Per quanto riguarda il registro, una volta istituito esso consentirà alle persone transgender di autoidentificarsi nel sesso percepito con una semplice dichiarazione resa a un ufficiale di stato civile, che altrettanto semplicemente certificherà tale autopercezione, sancendo così in toto il principio dell’autodeterminazione di genere, ciò che il mondo anglosassone definisce «self-id» e che genera perplessità e polemiche anche nel Regno Unito.
«L’alias esiste da tempo», continua il consigliere Forte, «ma per uso interno, per esempio in alcuni istituti scolastici o università. Ora invece si tratterebbe di un ente pubblico, che pubblicamente riconosce una rettifica del sesso che ancora non esiste nella normativa».
Matteo Forte è persuaso che si tratti della «ennesima bandierina ideologica, senza ricadute amministrative», da fissare sulla mappa, ma che vuole aprire la strada a decisioni più impegnative.
«Non è previsto dalla legge che un pubblico ufficiale riconosca l’identità di una persona come “altra”, senza una verifica, senza un’indagine, semplicemente prendendone atto, non è proprio possibile. Ma immaginiamo le conseguenze, si creerebbe il caos.

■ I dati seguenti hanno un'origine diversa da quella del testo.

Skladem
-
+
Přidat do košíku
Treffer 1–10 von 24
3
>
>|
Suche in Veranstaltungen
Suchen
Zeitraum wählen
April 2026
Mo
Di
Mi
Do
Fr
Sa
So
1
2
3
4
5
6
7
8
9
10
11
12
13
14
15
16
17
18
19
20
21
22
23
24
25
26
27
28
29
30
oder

Farebbe ridere, se non fosse una cosa seria: pensiamo banalmente a come potrebbe fare l’ATM per controllare la regolarità di un abbonamento!».
C’è poco da ridere, in effetti, come afferma il consigliere Forte, «la prima vittima di posizioni ideologiche di questo tipo è la certezza del diritto, compromessa dal caos delle rivendicazioni».